Hagen. Allergien sind weiter auf dem Vormarsch und quälen immer mehr Menschen in Deutschland. Welches Kraut ist gegen die Pollen gewachsen? Die schönen Sonnentage in den vergangenen Wochen habe so einige Schniefnasen hervorgebracht. Gefühlt müsste der Taschentuchverkauf deutlich besser laufen als zur Grippesaison. Offenbar gibt es kaum noch Pollenfreie Zeiten im ganzen Jahr. Trotzdem ist jetzt Hochsaison. Die Symptome reichen vom allergischen Schnupfen über tränende Augen, Müdigkeit, Kopfschmerzen bis hin zu heftigsten allergischen Reaktionen wie dem allergischen Schock. Was tun?

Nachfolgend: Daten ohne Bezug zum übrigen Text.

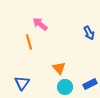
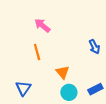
blue arrow: (89, 33) -> (94, 47), moved
orange line: (29, 42) -> (37, 52), moved

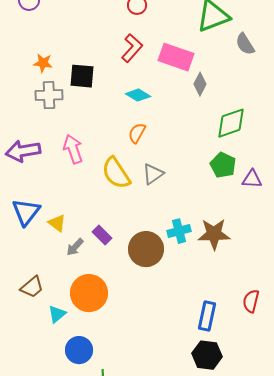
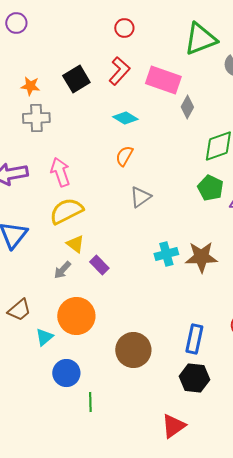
black square: (82, 76) -> (76, 79), moved, turned -36
yellow semicircle: (116, 173) -> (66, 211), moved, turned 96
yellow triangle: (57, 223) -> (75, 244), moved
purple rectangle: (102, 235) -> (99, 265), moved
brown circle: (146, 249) -> (133, 350), moved

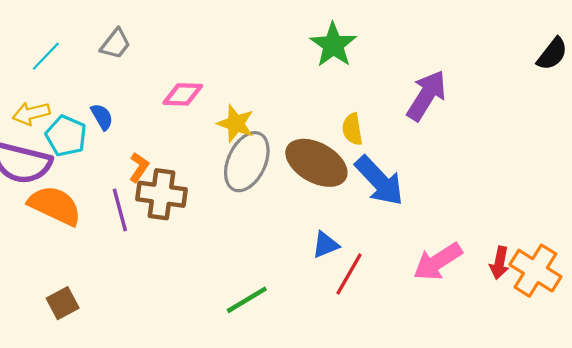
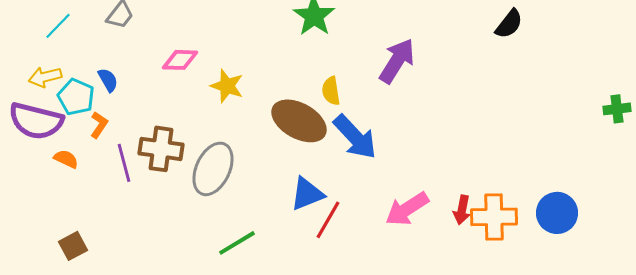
gray ellipse: (247, 162) -> (213, 169), moved
orange L-shape: (139, 167) -> (99, 125), moved
orange semicircle: (55, 205) -> (66, 159), size x0.5
blue triangle: (325, 245) -> (307, 194), size x1.4
orange cross: (535, 271) -> (494, 217), turned -33

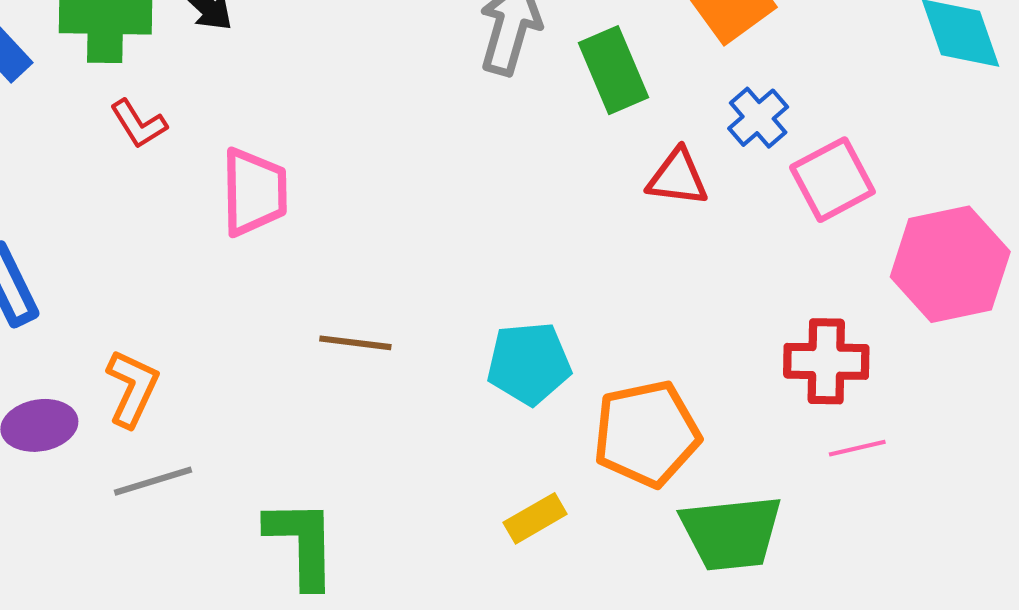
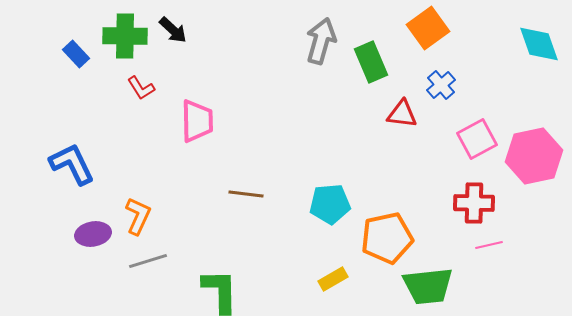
pink square: (832, 180) -> (477, 139), moved

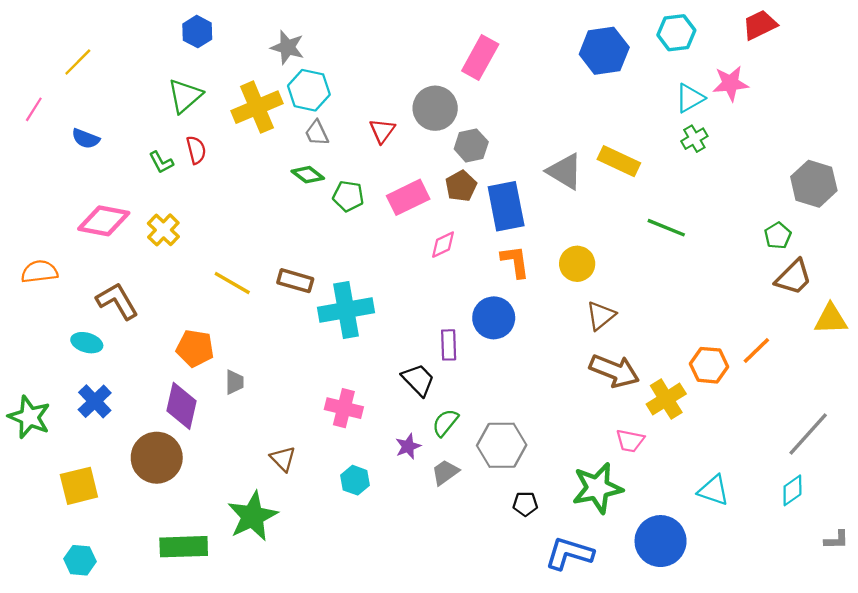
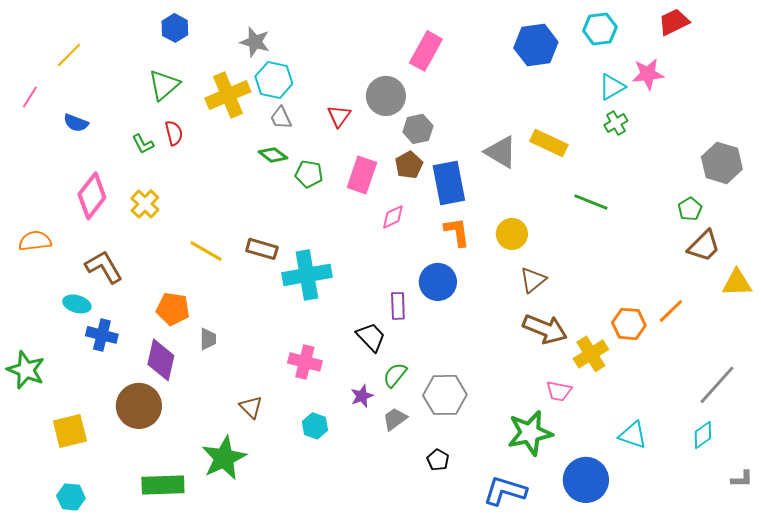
pink rectangle: (408, 197) -> (362, 175), turned -45
pink diamond: (104, 221) -> (92, 196), turned -63
blue cross: (95, 401) -> (102, 335), moved, turned -32
black pentagon: (525, 504) -> (438, 460), moved, turned 30

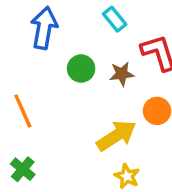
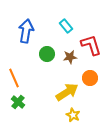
green cross: (23, 169) -> (18, 102), moved

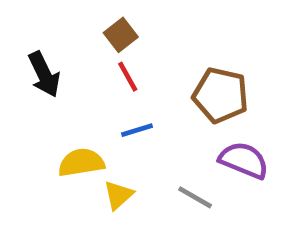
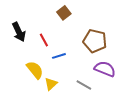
brown square: (121, 35) -> (64, 13), moved
red line: (128, 77) -> (44, 40), moved
yellow semicircle: (81, 163) -> (35, 70), turned 60

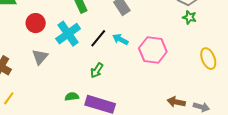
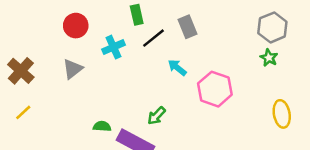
cyan cross: (68, 34) -> (113, 47), size x0.7
black line: (98, 38) -> (154, 38), moved
green arrow: (97, 70) -> (157, 116), moved

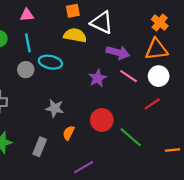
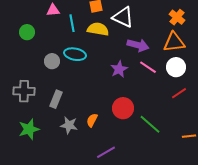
cyan line: (28, 43) -> (72, 23), moved
red line: (152, 104) -> (179, 93), moved
gray star: (55, 108) -> (69, 125), moved
gray rectangle: (40, 147) -> (56, 99), moved

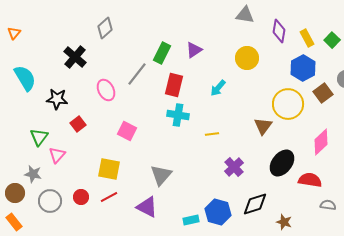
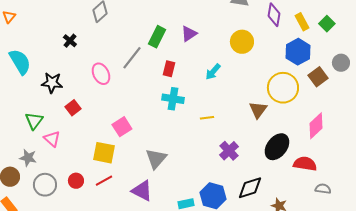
black cross: (75, 57) -> (70, 41), size x0.6
red rectangle: (174, 85) -> (169, 69), size x0.7
pink square: (127, 131) -> (122, 127), moved, turned 30
pink triangle: (57, 155) -> (52, 139), turned -30

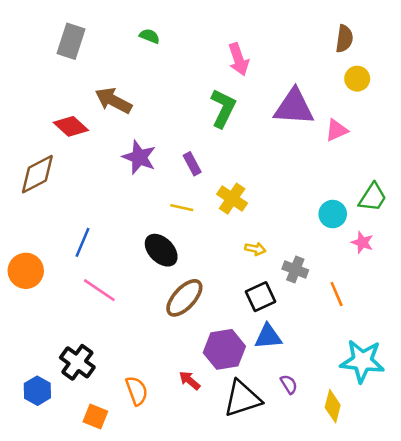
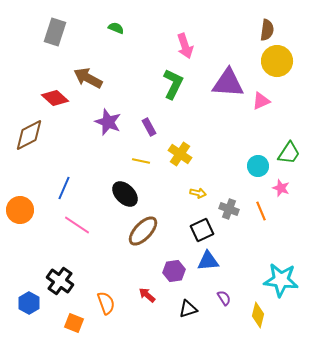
yellow circle: (357, 79) -> (277, 61), size x1.6
orange line: (337, 294) -> (261, 211), moved
purple hexagon: (224, 349) -> (174, 271), size x0.7
black triangle: (242, 398) -> (188, 309), size x0.6

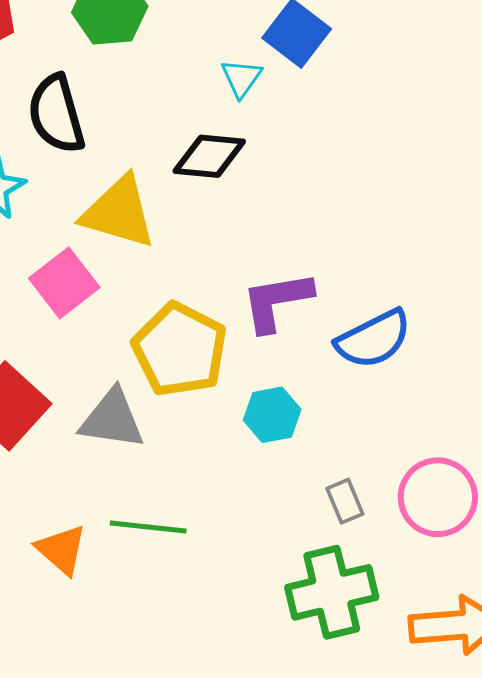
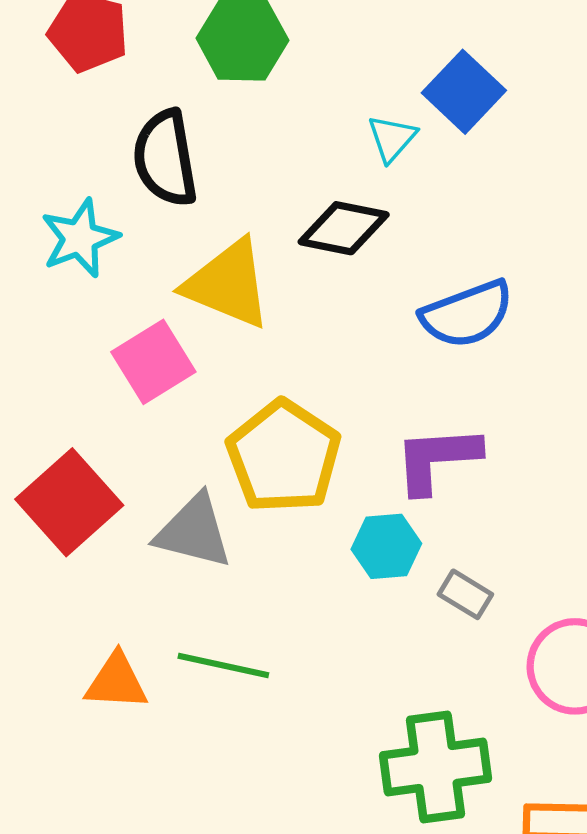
purple L-shape: (277, 301) -> (437, 459), moved
blue semicircle: (373, 339) -> (467, 314), moved
gray rectangle: (345, 501) -> (465, 594), moved, turned -42
orange triangle: (61, 550) -> (116, 682), turned -44

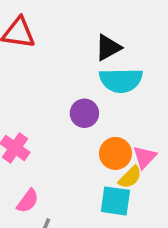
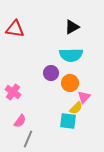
black triangle: (108, 47) -> (72, 27), moved
orange circle: (115, 153) -> (70, 83), moved

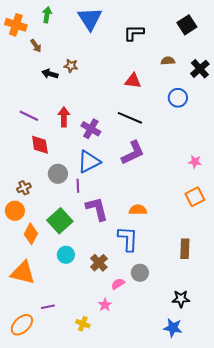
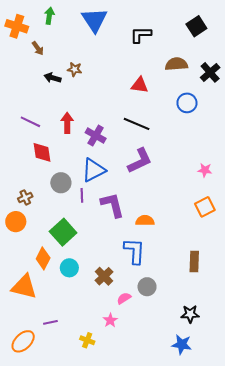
brown semicircle: (168, 61) -> (176, 64), size x1.5
purple L-shape: (97, 209) -> (112, 205), moved
orange diamond: (31, 234) -> (43, 258), moved

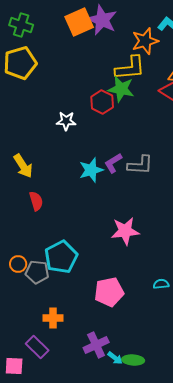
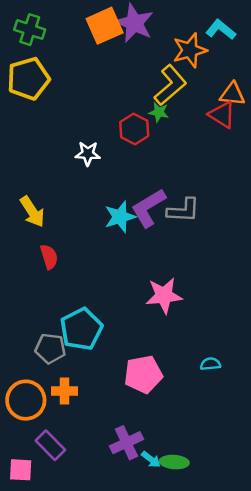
yellow L-shape: (130, 68) -> (170, 85), turned -36
green star: (121, 89) -> (159, 112), size x0.6
purple L-shape: (113, 163) -> (148, 208), size x1.5
orange circle: (18, 264) -> (26, 400), moved, size x1.8
orange cross: (53, 318) -> (65, 391), moved

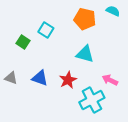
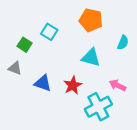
cyan semicircle: (113, 11) -> (123, 43), moved, turned 88
gray triangle: (11, 78) -> (15, 68), moved

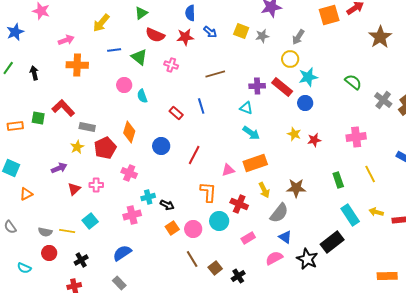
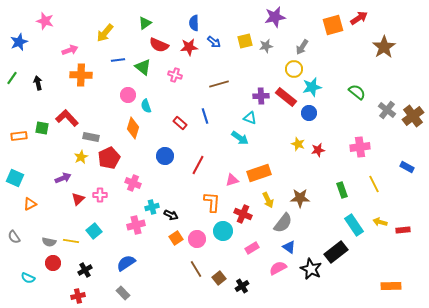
yellow square: (241, 31) -> (245, 41), turned -35
orange diamond: (129, 132) -> (133, 128), moved
cyan arrow: (251, 133) -> (240, 138), moved

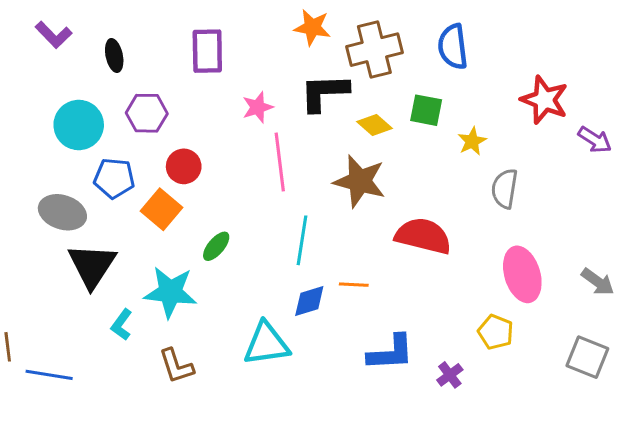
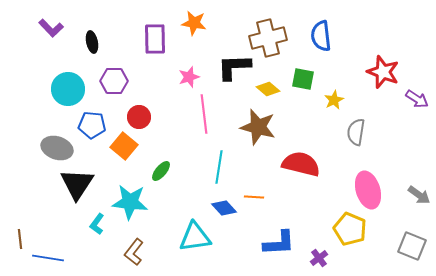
orange star: (312, 27) -> (194, 23), moved
blue diamond: (309, 301) -> (224, 208), turned 65
yellow pentagon: (496, 332) -> (350, 229), size x1.4
brown L-shape: (176, 366) -> (134, 252), turned 56

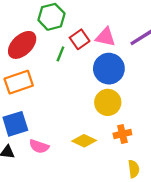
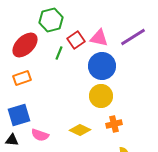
orange rectangle: (19, 82) -> (22, 78), size x0.7

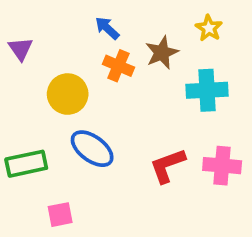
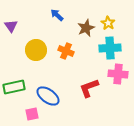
yellow star: (209, 28) -> (108, 23), moved
orange cross: (118, 66) -> (66, 51), moved
blue ellipse: (92, 149) -> (48, 96), moved
pink cross: (222, 166) -> (118, 74), moved

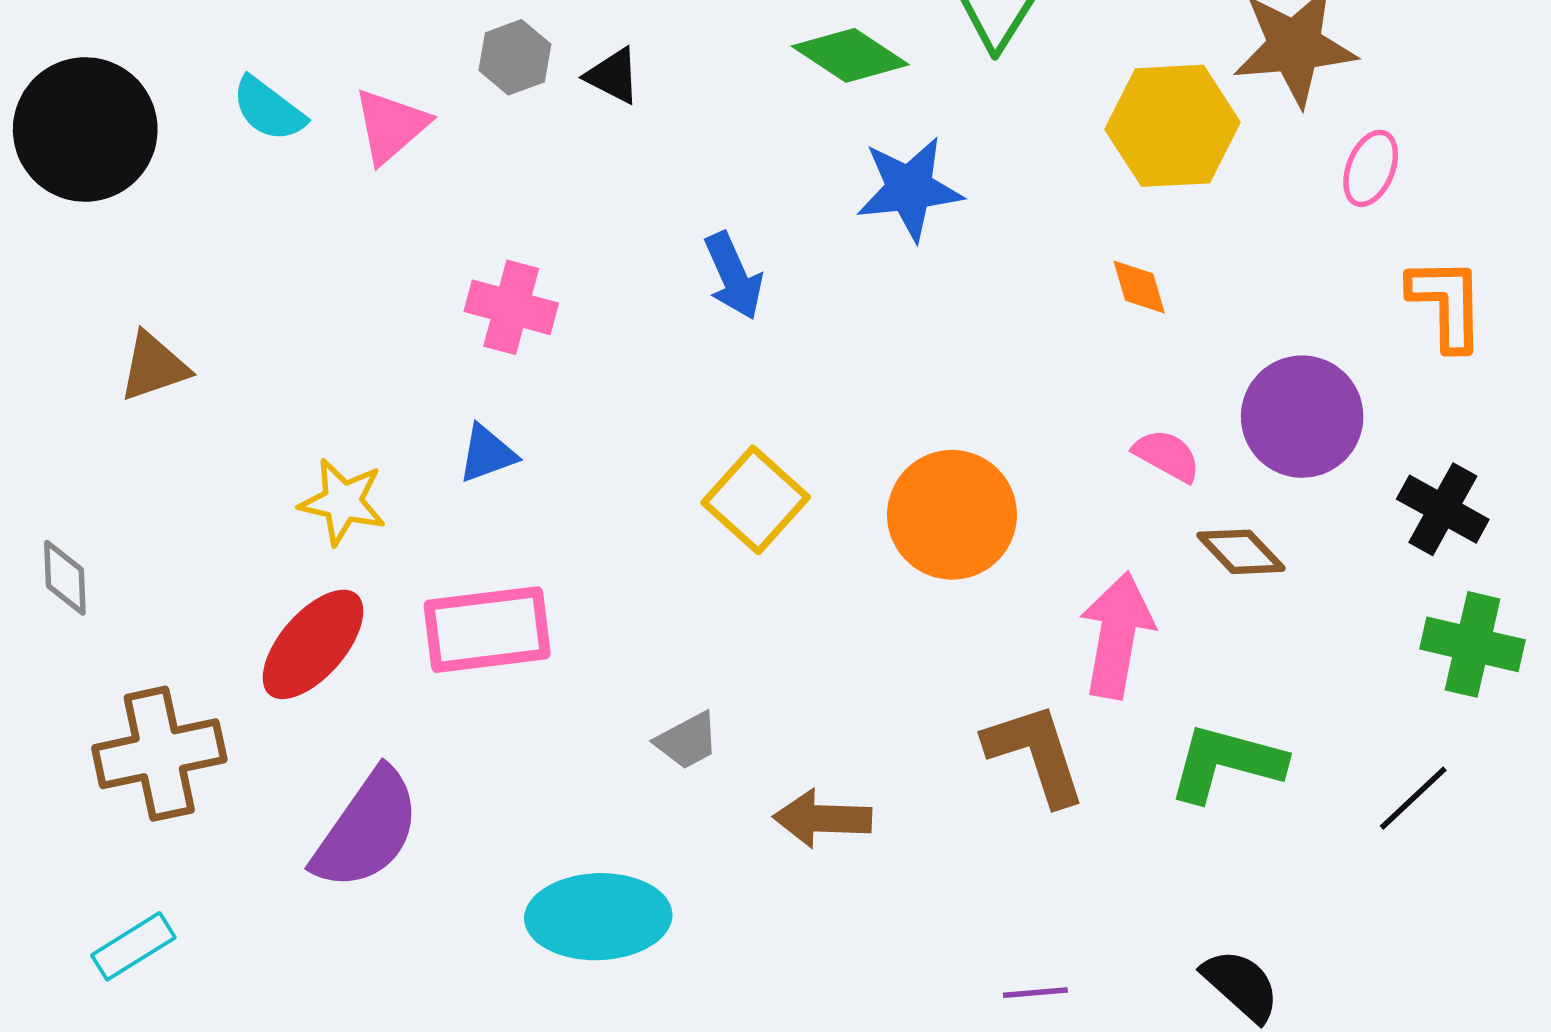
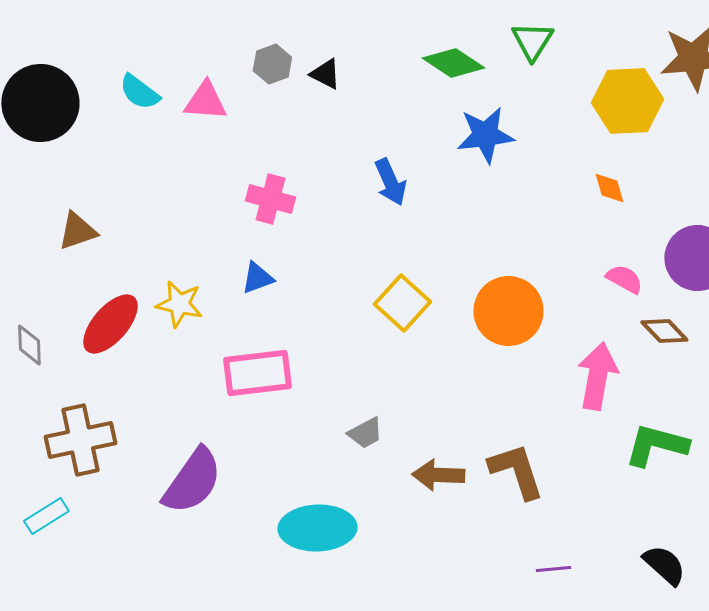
pink triangle: (391, 126) -> (205, 101), turned 45
red ellipse: (313, 644) -> (110, 324), moved
brown L-shape: (1035, 754) -> (516, 471), moved
cyan rectangle: (133, 946) -> (46, 516), moved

Was ist denn überhaupt eine Allergie?
Eine Allergie entsteht durch eine überschiessende Reaktion unseres Immunsystems. Im Regelfall reagiert unser Körper auf Fremdstoffe und Keime mit einer passenden Immunantwort. Bei einer Allergie ist die Reaktion aber extremer und nicht der Situation angepasst. Über die Entstehung gibt es zahlreiche Hypothesen. Zum Beispiel wird über Vererbung diskutiert, da Allergiker-Eltern auch häufiger Allergiker-Kinder haben. Auch das Hygiene-Verhalten spielt eine Rolle bei der Entwicklung von Allergien. Kinder, die auf einem Bauernhof leben, haben deutlich seltener Allergien. Bauern sowieso. Je übertriebener die Hygiene zu Hause, desto häufiger treten Allergien auf.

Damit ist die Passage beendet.